Problem:
Print the records below from the first line through the line containing "Cachemira es de", both included, word for word.

Exercise input:
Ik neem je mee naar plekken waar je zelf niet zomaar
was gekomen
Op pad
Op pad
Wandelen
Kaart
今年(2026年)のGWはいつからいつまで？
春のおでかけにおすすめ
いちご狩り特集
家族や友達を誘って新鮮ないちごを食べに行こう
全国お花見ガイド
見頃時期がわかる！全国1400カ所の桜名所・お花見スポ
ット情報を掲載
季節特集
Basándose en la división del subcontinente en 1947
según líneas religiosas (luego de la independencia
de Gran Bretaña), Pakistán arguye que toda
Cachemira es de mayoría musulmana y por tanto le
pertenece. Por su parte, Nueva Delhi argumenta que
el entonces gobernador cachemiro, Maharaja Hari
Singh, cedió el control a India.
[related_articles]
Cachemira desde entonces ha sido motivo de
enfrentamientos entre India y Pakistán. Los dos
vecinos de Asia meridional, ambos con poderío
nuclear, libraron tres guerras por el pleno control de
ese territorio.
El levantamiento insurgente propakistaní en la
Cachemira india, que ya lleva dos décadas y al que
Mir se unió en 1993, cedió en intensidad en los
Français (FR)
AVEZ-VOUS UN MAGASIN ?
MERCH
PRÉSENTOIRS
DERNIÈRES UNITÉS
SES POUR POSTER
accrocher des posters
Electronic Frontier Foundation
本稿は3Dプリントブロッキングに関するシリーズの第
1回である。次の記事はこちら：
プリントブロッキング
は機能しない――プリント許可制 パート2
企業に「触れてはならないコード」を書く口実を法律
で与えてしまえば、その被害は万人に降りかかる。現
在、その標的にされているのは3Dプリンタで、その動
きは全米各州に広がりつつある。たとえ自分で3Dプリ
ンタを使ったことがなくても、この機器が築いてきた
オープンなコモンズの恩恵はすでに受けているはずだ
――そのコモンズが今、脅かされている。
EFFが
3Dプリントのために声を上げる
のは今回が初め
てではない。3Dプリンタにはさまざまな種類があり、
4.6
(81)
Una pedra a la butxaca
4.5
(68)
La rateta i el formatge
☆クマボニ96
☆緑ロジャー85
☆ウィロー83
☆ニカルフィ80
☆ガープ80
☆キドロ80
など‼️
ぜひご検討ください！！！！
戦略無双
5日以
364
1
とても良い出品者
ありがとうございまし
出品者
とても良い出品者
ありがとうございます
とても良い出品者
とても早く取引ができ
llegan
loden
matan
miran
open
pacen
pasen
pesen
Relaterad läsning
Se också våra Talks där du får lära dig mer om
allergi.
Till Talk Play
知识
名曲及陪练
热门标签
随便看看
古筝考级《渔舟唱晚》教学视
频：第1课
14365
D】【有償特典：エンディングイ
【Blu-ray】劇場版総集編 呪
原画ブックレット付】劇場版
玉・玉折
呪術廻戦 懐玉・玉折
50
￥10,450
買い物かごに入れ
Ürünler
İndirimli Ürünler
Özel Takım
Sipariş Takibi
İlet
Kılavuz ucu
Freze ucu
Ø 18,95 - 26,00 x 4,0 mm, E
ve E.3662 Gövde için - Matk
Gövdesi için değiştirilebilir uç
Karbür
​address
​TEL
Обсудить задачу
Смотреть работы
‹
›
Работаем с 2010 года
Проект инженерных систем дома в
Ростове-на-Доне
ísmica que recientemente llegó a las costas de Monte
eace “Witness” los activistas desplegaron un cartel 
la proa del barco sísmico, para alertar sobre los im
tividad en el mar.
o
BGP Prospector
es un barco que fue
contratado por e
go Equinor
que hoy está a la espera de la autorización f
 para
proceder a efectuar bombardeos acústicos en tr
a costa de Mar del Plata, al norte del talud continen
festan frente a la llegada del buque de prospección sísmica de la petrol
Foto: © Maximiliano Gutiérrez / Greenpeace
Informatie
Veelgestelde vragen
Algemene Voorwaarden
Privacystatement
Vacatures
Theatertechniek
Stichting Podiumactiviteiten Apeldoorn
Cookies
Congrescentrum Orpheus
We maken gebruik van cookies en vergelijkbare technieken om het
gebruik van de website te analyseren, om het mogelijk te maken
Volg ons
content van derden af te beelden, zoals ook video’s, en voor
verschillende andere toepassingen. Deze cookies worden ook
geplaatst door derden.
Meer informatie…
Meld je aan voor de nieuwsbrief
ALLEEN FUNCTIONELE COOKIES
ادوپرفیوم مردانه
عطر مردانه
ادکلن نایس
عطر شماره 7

Answer space:
Ik neem je mee naar plekken waar je zelf niet zomaar
was gekomen
Op pad
Op pad
Wandelen
Kaart
今年(2026年)のGWはいつからいつまで？
春のおでかけにおすすめ
いちご狩り特集
家族や友達を誘って新鮮ないちごを食べに行こう
全国お花見ガイド
見頃時期がわかる！全国1400カ所の桜名所・お花見スポ
ット情報を掲載
季節特集
Basándose en la división del subcontinente en 1947
según líneas religiosas (luego de la independencia
de Gran Bretaña), Pakistán arguye que toda
Cachemira es de mayoría musulmana y por tanto le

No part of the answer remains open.